Divide using synthetic division $$ ( 5x^{3}-27x^{2}-17x-6 ) \div ( x-6 ) $$
Answer
The synthetic division table is:
$$ \begin{array}{c|rrrr}6&5&-27&-17&-6\\& & 30& 18& \color{black}{6} \\ \hline &\color{blue}{5}&\color{blue}{3}&\color{blue}{1}&\color{orangered}{0} \end{array} $$The solution is:
$$ \frac{ 5x^{3}-27x^{2}-17x-6 }{ x-6 } = \color{blue}{5x^{2}+3x+1} $$Explanation
Step 1 : Write down the coefficients of the dividend into division table. Put the zero from $ x -6 = 0 $ ( $ x = \color{blue}{ 6 } $ ) at the left.
$$ \begin{array}{c|rrrr}\color{blue}{6}&5&-27&-17&-6\\& & & & \\ \hline &&&& \end{array} $$Step 1 : Bring down the leading coefficient to the bottom row.
$$ \begin{array}{c|rrrr}6&\color{orangered}{ 5 }&-27&-17&-6\\& & & & \\ \hline &\color{orangered}{5}&&& \end{array} $$Step 2 : Multiply by the number on the left, and carry the result into the next column: $ \color{blue}{ 6 } \cdot \color{blue}{ 5 } = \color{blue}{ 30 } $.

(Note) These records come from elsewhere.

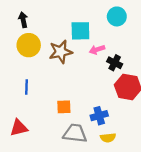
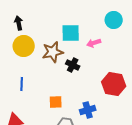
cyan circle: (117, 16) -> (114, 20), moved
pink arrow: (97, 50) -> (94, 43), moved
black cross: (115, 63) -> (73, 65), moved

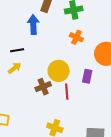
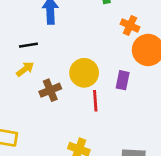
orange cross: (76, 37) -> (130, 26), moved
brown cross: (43, 87) -> (50, 90), moved

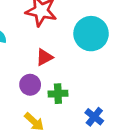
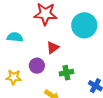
purple circle: (30, 85) -> (37, 66), moved

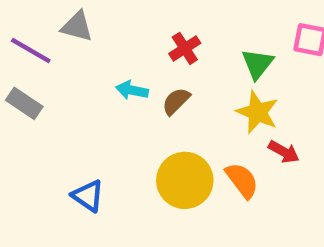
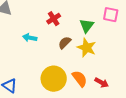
brown semicircle: (176, 101) -> (65, 43), moved
red arrow: (284, 152) -> (102, 83), moved

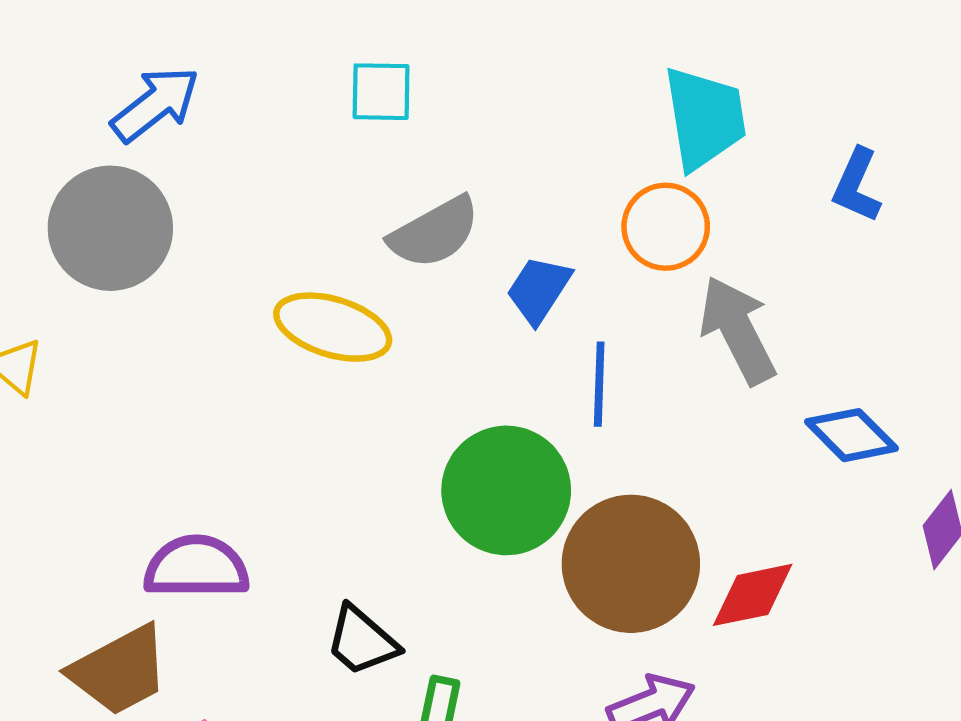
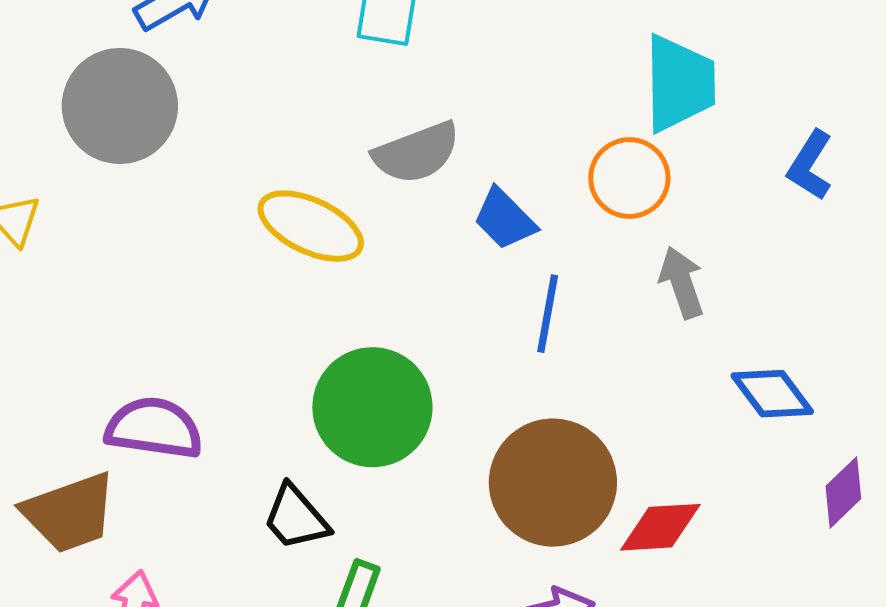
blue trapezoid: (539, 290) -> (505, 219), turned -86
gray arrow: (738, 330) -> (682, 282), size x0.7
green circle: (506, 490) -> (372, 407), moved

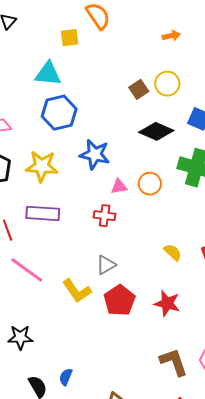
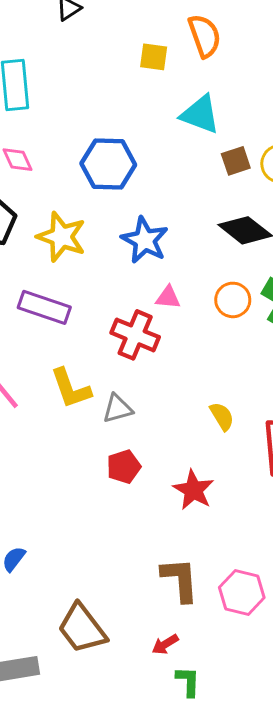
cyan triangle: (48, 74) -> (200, 114), moved
orange circle: (150, 184) -> (233, 300), moved
red cross: (105, 216) -> (135, 335), size x1.4
yellow L-shape: (77, 291) -> (71, 388), moved
red pentagon: (119, 300) -> (124, 467), size x0.7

$$ \begin{array}{c|rrrr}\color{blue}{6}&5&-27&-17&-6\\& & \color{blue}{30} & & \\ \hline &\color{blue}{5}&&& \end{array} $$Step 3 : Add down last column: $ \color{orangered}{ -27 } + \color{orangered}{ 30 } = \color{orangered}{ 3 } $
$$ \begin{array}{c|rrrr}6&5&\color{orangered}{ -27 }&-17&-6\\& & \color{orangered}{30} & & \\ \hline &5&\color{orangered}{3}&& \end{array} $$Step 4 : Multiply by the number on the left, and carry the result into the next column: $ \color{blue}{ 6 } \cdot \color{blue}{ 3 } = \color{blue}{ 18 } $.
$$ \begin{array}{c|rrrr}\color{blue}{6}&5&-27&-17&-6\\& & 30& \color{blue}{18} & \\ \hline &5&\color{blue}{3}&& \end{array} $$Step 5 : Add down last column: $ \color{orangered}{ -17 } + \color{orangered}{ 18 } = \color{orangered}{ 1 } $
$$ \begin{array}{c|rrrr}6&5&-27&\color{orangered}{ -17 }&-6\\& & 30& \color{orangered}{18} & \\ \hline &5&3&\color{orangered}{1}& \end{array} $$Step 6 : Multiply by the number on the left, and carry the result into the next column: $ \color{blue}{ 6 } \cdot \color{blue}{ 1 } = \color{blue}{ 6 } $.
$$ \begin{array}{c|rrrr}\color{blue}{6}&5&-27&-17&-6\\& & 30& 18& \color{blue}{6} \\ \hline &5&3&\color{blue}{1}& \end{array} $$Step 7 : Add down last column: $ \color{orangered}{ -6 } + \color{orangered}{ 6 } = \color{orangered}{ 0 } $
$$ \begin{array}{c|rrrr}6&5&-27&-17&\color{orangered}{ -6 }\\& & 30& 18& \color{orangered}{6} \\ \hline &\color{blue}{5}&\color{blue}{3}&\color{blue}{1}&\color{orangered}{0} \end{array} $$Bottom line represents the quotient $ \color{blue}{ 5x^{2}+3x+1 } $ with a remainder of $ \color{red}{ 0 } $.